**Exercise**
Copy, word for word, the lines of the listing below from the line with "Profil de Benoit 49" up to and including the line with "Andet udstyr". Drop the pictures.

**Information provided**

==*==

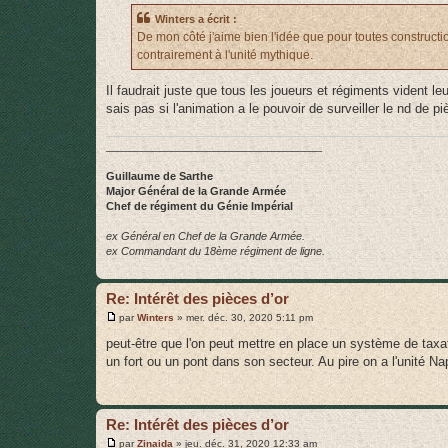
s
Winters a écrit :
a
g
De mon côté j'aime bien l'idée que pour toutes construction
e
contrairement à l'unité mythique.
Il faudrait juste que tous les joueurs et régiments vident l
sais pas si l'animation a le pouvoir de surveiller le nd de 
____________________________________
Guillaume de Sarthe
Major Général de la Grande Armée
Chef de régiment du Génie Impérial
ex Général en Chef de la Grande Armée.
ex Commandant du 18ème régiment de ligne.
Re: Intérêt des pièces d’or
M
par
Winters
»
mer. déc. 30, 2020 5:11 pm
e
s
peut-être que l'on peut mettre en place un système de tax
s
un fort ou un pont dans son secteur. Au pire on a l'unité Na
a
g
e
Re: Intérêt des pièces d’or
M
par
Zinaida
»
jeu. déc. 31, 2020 12:33 am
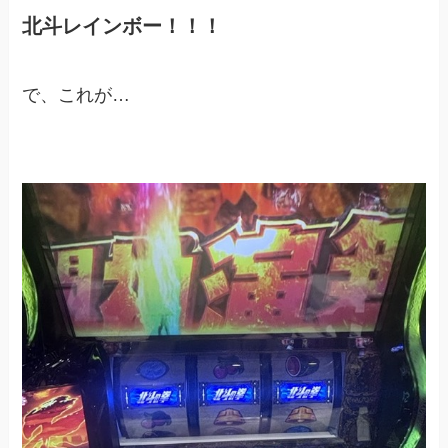
北斗レインボー！！！
で、これが…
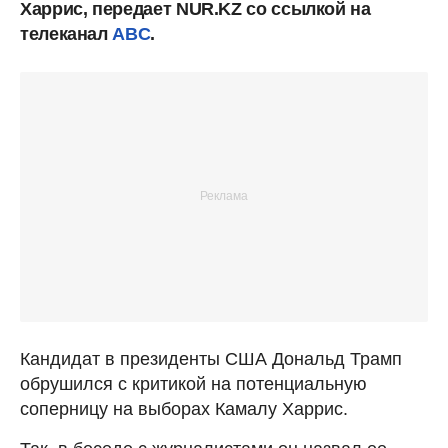
Харрис, передает NUR.KZ со ссылкой на
телеканал
ABC
.
Кандидат в президенты США Дональд Трамп
обрушился с критикой на потенциальную
соперницу на выборах Камалу Харрис.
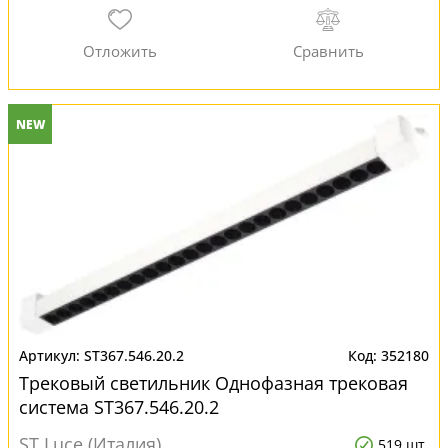
NEW
ST367.546.20.2
352180
Трековый светильник Однофазная трековая
система ST367.546.20.2
ST Luce (Италия)
519 шт.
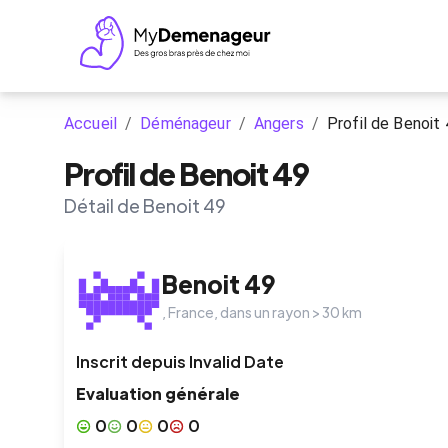
Accueil
/
Déménageur
/
Angers
/
Profil de Benoit
Profil de Benoit 49
Détail de Benoit 49
Benoit 49
,
France
, dans un rayon >
30
km
Inscrit depuis
Invalid Date
Evaluation générale
0
0
0
0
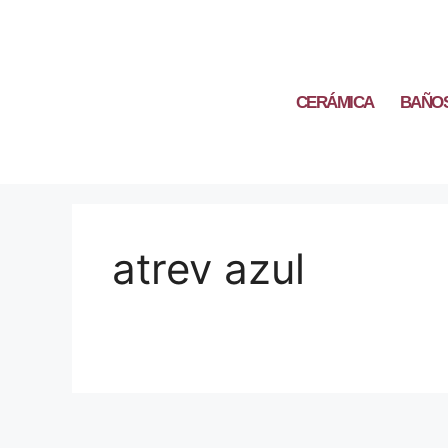
CERÁMICA
BAÑO
atrev azul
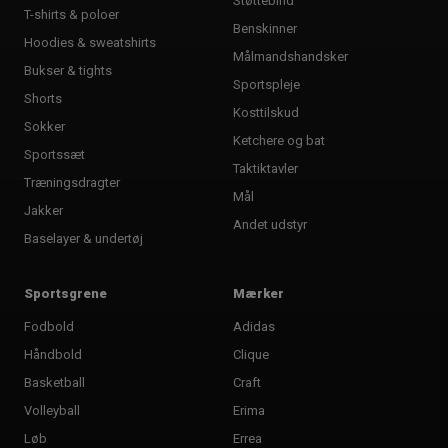
Støttebind
T-shirts & poloer
Benskinner
Hoodies & sweatshirts
Målmandshandsker
Bukser & tights
Sportspleje
Shorts
Kosttilskud
Sokker
Ketchere og bat
Sportssæt
Taktiktavler
Træningsdragter
Mål
Jakker
Andet udstyr
Baselayer & undertøj
Sportsgrene
Mærker
Fodbold
Adidas
Håndbold
Clique
Basketball
Craft
Volleyball
Erima
Løb
Errea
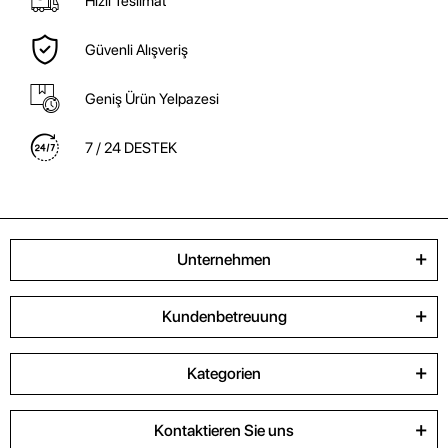
Hızlı Teslimat
Güvenli Alışveriş
Geniş Ürün Yelpazesi
7 / 24 DESTEK
Unternehmen
Kundenbetreuung
Kategorien
Kontaktieren Sie uns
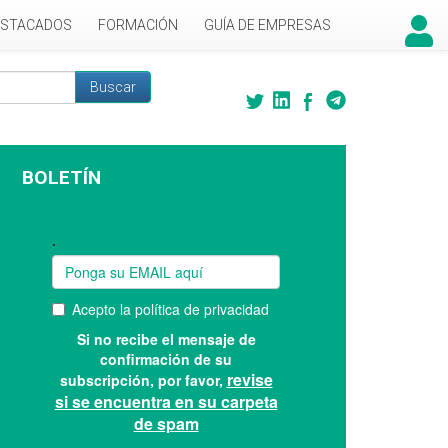
ESTACADOS
FORMACIÓN
GUÍA DE EMPRESAS
Buscar
 búsqueda
BOLETÍN
Suscríbase a nuestro boletín:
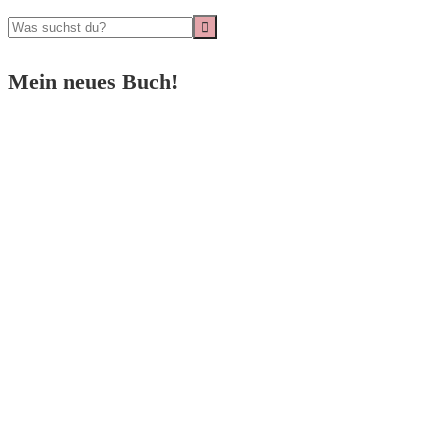
Mein neues Buch!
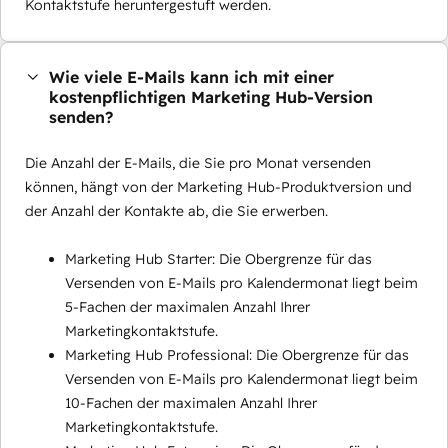
Kontaktstufe heruntergestuft werden.
Wie viele E-Mails kann ich mit einer
kostenpflichtigen Marketing Hub-Version
senden?
Die Anzahl der E-Mails, die Sie pro Monat versenden
können, hängt von der Marketing Hub-Produktversion und
der Anzahl der Kontakte ab, die Sie erwerben.
Marketing Hub Starter: Die Obergrenze für das
Versenden von E-Mails pro Kalendermonat liegt beim
5-Fachen der maximalen Anzahl Ihrer
Marketingkontaktstufe.
Marketing Hub Professional: Die Obergrenze für das
Versenden von E-Mails pro Kalendermonat liegt beim
10-Fachen der maximalen Anzahl Ihrer
Marketingkontaktstufe.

==*==

**Finished exercise**
Profil de Benoit 49
Détail de Benoit 49
Benoit 49
,
France
, dans un rayon >
30
km
Inscrit depuis
Invalid Date
Evaluation générale
0
0
0
0
CERÁMICA
BAÑO
atrev azul
Støttebind
T-shirts & poloer
Benskinner
Hoodies & sweatshirts
Målmandshandsker
Bukser & tights
Sportspleje
Shorts
Kosttilskud
Sokker
Ketchere og bat
Sportssæt
Taktiktavler
Træningsdragter
Mål
Jakker
Andet udstyr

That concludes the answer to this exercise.